Ossewaarde v. Russia – 27227/17
Judgment 7.3.2023 [Section III]
Freedom of religion
Unjustified administrative sanction of Baptist Christian for holding Bible meetings in his home without notifying the authorities as required by new legislation applicable to missionary activities: violation
Unjustified higher minimum fines applicable to non-nationals compared to nationals for the same offence of illegal missionary work: violation
Facts – The applicant, a Baptist Christian, conducted regular gatherings of people at his home for prayer and Bible reading, personally inviting attendees or putting invitations in people’s mailboxes. After one such occasion he was charged with the administrative offence of conducting illegal missionary work as a non-Russian national, in particular, placing invitations to religious service on notice boards which was interpreted as “disseminating information about his religion among non-members of his religious association” and conducting missionary work without notification of establishment of a religious group. He was convicted of these offences by the domestic court with his subsequent appeals being dismissed.
Preliminary issue – As the facts giving rise to the alleged violations of the Convention occurred prior to 16 September 2022, the date on which the Russian Federation ceased to be a party to the Convention, the Court had jurisdiction to examine the application.
The applicant’s conviction for failing to comply with the new legal requirements applicable to missionary activities had amounted to an interference with his right to freedom of religion which had been based on the updated provisions of the Religious Act and the Code of Administrative Offences.
There had been no evidence that the applicant, who had been engaged in evangelism for more than ten years, had used any improper methods of proselytism or had caused anyone to participate in religious meetings against their will. Furthermore, there had been no indication whatsoever that the applicant’s religious speech contained any expressions seeking to spread, incite or justify hatred, discrimination or intolerance. Therefore, he had been sanctioned solely for failing to comply with new legal requirements applicable to missionary work which had been introduced in 2016 as part of an anti-terrorism package.
The new legislation had made it an offence to conduct missionary work in residential premises that were not owned or rented by a religious association and had also subjected missionary work to the requirement of prior authorisation from a religious association. These regulations had left no room for people in the applicant’s situation who were engaged in individual evangelism. The requirement of prior authorisation had also eliminated the possibility of spontaneous religious discussion among members and non-members of one’s religion and had burdened religious expression with restrictions greater than those applicable to other types of expression.
The Government had not explained the rationale behind subjecting missionary work to the new formalities. It was, however, apparent that so long as the new restrictions did not regulate the content of the religious expression or the manner of its delivery, they were not fit to protect society from “hate speech” or to shield vulnerable persons from improper methods of proselytism which could have been legitimate aims for the regulation of missionary activities. Therefore, the need for such new onerous restrictions constraining missionary activities and in respect of which the applicant had been sanctioned for non-compliance, had not been convincingly established. Accordingly, the interference with his right to freedom of religion on account of his missionary activities had not been shown to pursue any “pressing social need”.

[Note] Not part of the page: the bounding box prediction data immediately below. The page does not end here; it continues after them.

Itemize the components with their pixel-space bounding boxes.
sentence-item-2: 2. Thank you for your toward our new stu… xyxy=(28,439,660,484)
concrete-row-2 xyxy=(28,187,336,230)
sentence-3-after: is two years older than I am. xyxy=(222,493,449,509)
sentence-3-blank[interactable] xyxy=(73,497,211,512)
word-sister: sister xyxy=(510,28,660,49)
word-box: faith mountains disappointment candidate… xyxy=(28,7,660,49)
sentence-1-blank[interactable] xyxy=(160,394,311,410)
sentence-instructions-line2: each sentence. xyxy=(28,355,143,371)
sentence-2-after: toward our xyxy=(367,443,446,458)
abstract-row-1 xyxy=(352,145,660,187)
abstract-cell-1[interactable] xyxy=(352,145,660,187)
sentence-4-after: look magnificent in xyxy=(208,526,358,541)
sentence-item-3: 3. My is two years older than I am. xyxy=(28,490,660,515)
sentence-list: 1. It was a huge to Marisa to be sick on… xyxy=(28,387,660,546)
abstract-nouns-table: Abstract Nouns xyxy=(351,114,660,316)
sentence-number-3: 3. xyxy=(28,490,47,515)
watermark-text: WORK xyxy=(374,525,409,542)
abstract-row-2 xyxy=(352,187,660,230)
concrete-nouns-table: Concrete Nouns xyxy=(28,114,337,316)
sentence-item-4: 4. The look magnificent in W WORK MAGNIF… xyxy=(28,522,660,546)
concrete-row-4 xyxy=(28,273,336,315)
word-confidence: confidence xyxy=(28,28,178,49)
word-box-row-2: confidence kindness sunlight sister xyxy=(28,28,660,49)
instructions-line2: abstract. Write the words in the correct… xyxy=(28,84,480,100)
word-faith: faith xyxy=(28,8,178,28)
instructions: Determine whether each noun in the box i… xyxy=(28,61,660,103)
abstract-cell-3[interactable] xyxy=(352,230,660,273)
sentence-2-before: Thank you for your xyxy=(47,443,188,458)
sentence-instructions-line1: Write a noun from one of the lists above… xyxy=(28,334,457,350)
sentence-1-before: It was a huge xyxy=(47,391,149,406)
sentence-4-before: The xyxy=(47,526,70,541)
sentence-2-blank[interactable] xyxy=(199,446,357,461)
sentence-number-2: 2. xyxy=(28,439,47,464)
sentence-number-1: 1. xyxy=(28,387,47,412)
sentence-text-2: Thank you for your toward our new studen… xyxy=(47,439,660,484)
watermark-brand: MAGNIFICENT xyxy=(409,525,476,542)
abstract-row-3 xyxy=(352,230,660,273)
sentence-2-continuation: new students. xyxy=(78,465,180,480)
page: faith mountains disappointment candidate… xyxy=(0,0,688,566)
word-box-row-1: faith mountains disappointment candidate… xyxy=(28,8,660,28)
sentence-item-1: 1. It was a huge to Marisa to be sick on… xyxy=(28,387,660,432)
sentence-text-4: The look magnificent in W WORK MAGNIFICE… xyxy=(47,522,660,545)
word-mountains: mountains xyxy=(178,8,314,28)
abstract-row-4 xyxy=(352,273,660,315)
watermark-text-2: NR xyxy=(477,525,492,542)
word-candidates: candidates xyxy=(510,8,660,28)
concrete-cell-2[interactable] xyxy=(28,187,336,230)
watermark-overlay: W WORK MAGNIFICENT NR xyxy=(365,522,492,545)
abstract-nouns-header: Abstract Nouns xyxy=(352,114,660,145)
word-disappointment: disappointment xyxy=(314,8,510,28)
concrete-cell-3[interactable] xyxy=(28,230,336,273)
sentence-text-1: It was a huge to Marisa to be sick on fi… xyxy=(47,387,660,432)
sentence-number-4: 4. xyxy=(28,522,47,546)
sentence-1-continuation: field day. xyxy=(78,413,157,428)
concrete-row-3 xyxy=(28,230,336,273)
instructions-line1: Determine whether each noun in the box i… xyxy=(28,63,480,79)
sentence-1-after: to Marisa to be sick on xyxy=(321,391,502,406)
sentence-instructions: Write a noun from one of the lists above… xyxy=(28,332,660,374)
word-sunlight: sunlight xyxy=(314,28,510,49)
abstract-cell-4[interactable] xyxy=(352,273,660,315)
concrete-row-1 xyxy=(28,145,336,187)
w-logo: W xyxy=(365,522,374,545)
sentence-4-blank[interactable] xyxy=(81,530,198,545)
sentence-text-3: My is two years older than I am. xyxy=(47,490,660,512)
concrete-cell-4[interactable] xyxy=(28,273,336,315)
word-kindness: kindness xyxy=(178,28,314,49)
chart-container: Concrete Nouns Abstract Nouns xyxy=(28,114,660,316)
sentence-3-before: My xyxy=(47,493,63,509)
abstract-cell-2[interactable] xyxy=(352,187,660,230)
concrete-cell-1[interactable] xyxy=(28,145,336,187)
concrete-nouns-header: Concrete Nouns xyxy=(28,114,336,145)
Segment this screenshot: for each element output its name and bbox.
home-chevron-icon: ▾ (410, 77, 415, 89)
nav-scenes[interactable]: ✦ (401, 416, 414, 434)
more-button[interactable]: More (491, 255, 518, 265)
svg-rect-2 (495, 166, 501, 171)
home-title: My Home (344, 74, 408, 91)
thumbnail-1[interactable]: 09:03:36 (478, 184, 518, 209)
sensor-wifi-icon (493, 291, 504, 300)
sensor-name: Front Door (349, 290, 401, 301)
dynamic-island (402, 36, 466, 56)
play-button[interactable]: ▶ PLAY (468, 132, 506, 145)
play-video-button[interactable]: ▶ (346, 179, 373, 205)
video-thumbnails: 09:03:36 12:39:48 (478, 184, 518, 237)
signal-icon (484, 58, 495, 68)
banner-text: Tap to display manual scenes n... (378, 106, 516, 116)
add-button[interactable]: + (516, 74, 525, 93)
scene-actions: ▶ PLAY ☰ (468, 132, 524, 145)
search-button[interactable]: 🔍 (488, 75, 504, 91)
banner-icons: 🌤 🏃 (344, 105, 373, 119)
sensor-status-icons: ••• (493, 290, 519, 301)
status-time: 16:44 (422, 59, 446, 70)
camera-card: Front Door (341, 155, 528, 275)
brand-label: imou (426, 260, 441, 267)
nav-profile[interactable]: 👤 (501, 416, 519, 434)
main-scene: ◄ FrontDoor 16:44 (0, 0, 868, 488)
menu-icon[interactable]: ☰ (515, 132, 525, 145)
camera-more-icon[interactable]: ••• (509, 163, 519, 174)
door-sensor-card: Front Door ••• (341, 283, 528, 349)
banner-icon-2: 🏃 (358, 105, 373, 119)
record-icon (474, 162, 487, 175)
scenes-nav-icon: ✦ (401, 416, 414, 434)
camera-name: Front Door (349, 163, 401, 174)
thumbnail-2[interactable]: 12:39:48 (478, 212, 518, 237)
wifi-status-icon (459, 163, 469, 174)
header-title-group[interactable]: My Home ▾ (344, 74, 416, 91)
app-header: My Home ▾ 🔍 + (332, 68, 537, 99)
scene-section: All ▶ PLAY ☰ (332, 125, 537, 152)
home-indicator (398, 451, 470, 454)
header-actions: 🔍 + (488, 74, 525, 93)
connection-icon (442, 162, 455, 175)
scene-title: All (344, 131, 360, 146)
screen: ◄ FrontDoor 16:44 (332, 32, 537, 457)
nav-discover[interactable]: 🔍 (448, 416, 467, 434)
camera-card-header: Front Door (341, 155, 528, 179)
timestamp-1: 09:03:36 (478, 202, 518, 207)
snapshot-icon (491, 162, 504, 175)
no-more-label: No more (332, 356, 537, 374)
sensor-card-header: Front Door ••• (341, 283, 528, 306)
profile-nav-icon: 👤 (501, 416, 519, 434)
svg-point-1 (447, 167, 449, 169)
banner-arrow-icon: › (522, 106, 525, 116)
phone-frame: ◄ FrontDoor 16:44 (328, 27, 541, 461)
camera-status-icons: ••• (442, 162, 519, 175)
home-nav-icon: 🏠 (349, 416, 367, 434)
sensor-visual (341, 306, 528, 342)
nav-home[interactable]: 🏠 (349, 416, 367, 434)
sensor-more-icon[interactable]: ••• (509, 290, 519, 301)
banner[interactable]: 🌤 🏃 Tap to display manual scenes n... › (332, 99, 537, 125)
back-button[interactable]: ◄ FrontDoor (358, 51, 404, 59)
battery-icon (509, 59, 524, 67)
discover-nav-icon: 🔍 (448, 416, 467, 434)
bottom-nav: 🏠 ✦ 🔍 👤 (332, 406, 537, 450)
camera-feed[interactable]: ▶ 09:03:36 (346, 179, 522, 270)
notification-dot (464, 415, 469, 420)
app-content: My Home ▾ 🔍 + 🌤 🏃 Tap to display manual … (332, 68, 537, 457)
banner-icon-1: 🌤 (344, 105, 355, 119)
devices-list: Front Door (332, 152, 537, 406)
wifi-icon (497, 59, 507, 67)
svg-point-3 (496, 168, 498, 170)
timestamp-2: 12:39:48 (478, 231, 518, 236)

Furthermore, sanctioning the applicant for the alleged faiure to notify the authorities of the establishment of a religious group, had not been “necessary in a democratic society”. Firstly, the legislation on mandatory registration of religious groups had not been adopted owing to the inherent difficulties of its application. Secondly, the exercise of the right to freedom of religion or of one of its aspects, including freedom to manifest one’s beliefs and to talk to others about them, could not be made conditional on any acts of State approval or administrative registration because of the risk that a State would dictate what a person must believe.
Conclusion: violation (unanimously).
Article 14 taken together with Article 9:
Pursuant to the Code of Administrative Offences, an individual found guilty of an offence of illegal missionary work would be sanctioned differently depending on whether the offender was a Russian national or non-national. In the latter case, the minimum fine was six times higher than for a Russian national and the additional penalty of expulsion applied. This provision had therefore introduced a difference in treatment of persons in an analogous situation on the grounds of their nationality. The Government had failed to indicate what legitimate aim the difference in treatment had pursued and how it was capable of being objectively and reasonably justified. While the application of the additional penalty of expulsion exclusively to non-nationals might be objectively justified by the fact that it could not be applied to nationals, there had been no justification for the considerably higher minimum fines applicable to non-nationals in respect of the same offence. That difference in treatment also appeared hard to reconcile with the provisions of the Religions Act which posited that non-nationals lawfully present in Russia might exercise the right to freedom of religion on the same conditions as Russian nationals.
Conclusion: violation (unanimously).
Art 41: EUR 592 awarded in respect of pecuniary damage; EUR 10,000 awarded in respect of non-pecuniary damage.